VIA, the little engine that could, is still chugging along. Last night I spoke with Tim Brown from VIA by way of Taiwan, and we discussed the news that the company announced today. VIA is targeting the space between netbooks and notebooks with a new platform called Surfboard. It’s meant for devices with displays ranging from 10.2 inches to 12.1 inches, which pits it squarely against Intel Atom and CULV chips (s intc) , as well as the base AMD VISION product. Although it remains to be seen if it becomes a household name, VIA is calling devices in this space “NetNotes.”
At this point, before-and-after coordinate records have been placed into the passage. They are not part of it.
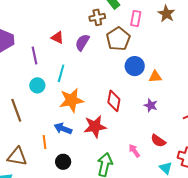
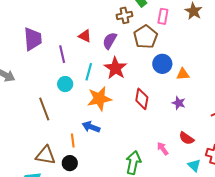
red star: (95, 126) -> (115, 68), moved, turned -30
black circle: (63, 162) -> (70, 163), moved

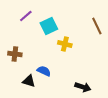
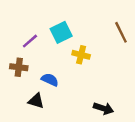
purple line: (26, 16) -> (30, 41), moved
blue semicircle: (44, 71) -> (50, 80), moved

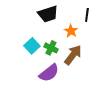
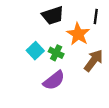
orange star: (71, 31) -> (78, 34), size x1.5
brown arrow: (73, 55) -> (94, 61), moved

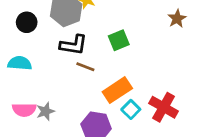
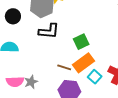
green square: (119, 40) -> (81, 42), moved
brown line: (85, 67) -> (64, 67), moved

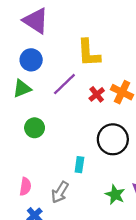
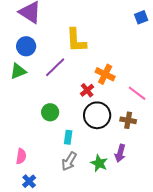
red cross: (97, 94) -> (87, 90), moved
green circle: (35, 128) -> (50, 112), moved
gray arrow: (60, 192) -> (69, 161), moved

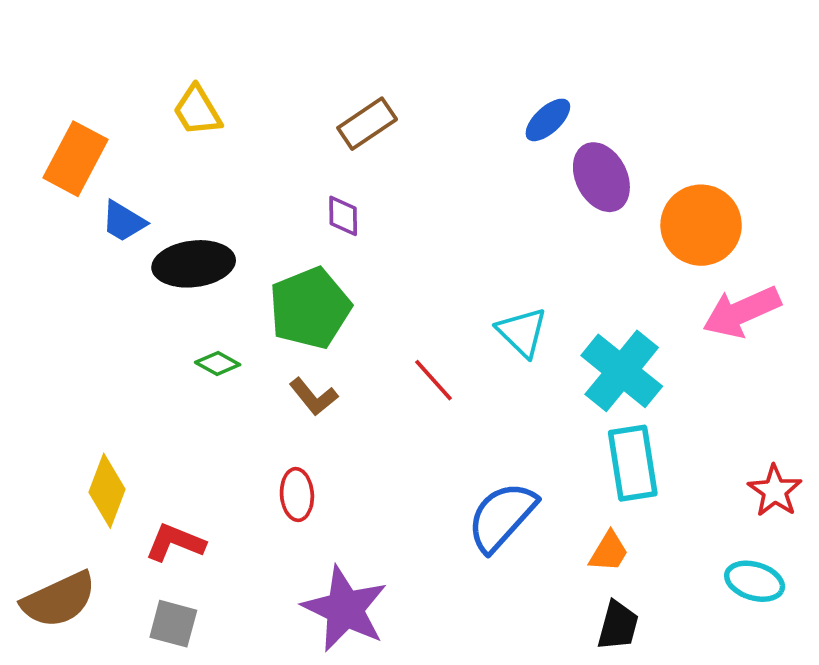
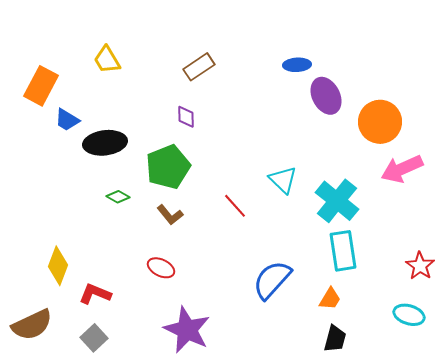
blue ellipse: (548, 120) -> (297, 65), turned 40
red ellipse: (297, 495) -> (161, 268), turned -60
gray square: (173, 624) -> (94, 338), turned 32

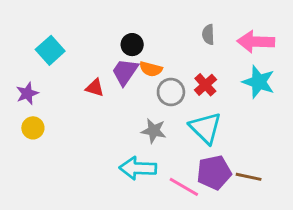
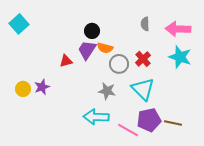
cyan square: (50, 50) -> (19, 24), moved
red triangle: (95, 88) -> (66, 61), turned -32
purple star: (27, 93) -> (42, 87), moved

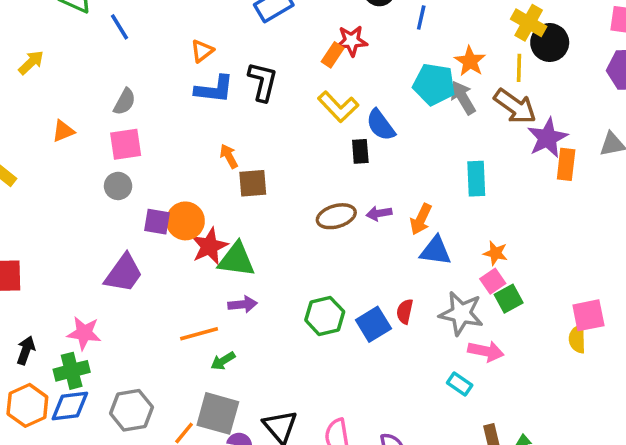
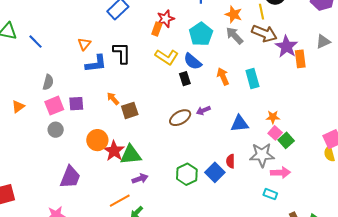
cyan pentagon: (434, 84) -> (201, 34), moved, turned -30
orange arrow: (421, 219) -> (223, 76), moved, turned 144
purple square: (157, 222) -> (76, 104), moved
Name adoption aside, what really matters is what the platform offers, what consumers can do with it, and who will use it in a product line. In terms of offerings, Tim tells me that Surfboard handily beats the Atom in several respects: 1080p video playback, 64-bit support, and out of order process execution. It’s worth noting that the graphics solution only supports DirectX 9, like the Atom, while AMD’s (s amd) latest platform does support DX10. The extra computing and graphical boost from VIA competes well on power efficiency, too — the Surfboard platform, not just the VIA chipset, has a maximum TDP of 10.3 Watts. Lenovo has already adopted a VIA solution in one of its IdeaPad S12 configurations. This thin-and-light 12-inch computer uses the VIA Nano U2250 1.3GHz and can run for over 4.5 hours on the 52Whr battery. While that doesn’t compare with the over eight hours I can see on my Intel Atom N280 Toshiba NB205 — it uses a 63Whr power pack — the VIA solution could appeal to consumers who want to trade a little battery life for more performance. I’m hoping to get a chance to test the trade-off theory with an S12 review unit in the near future.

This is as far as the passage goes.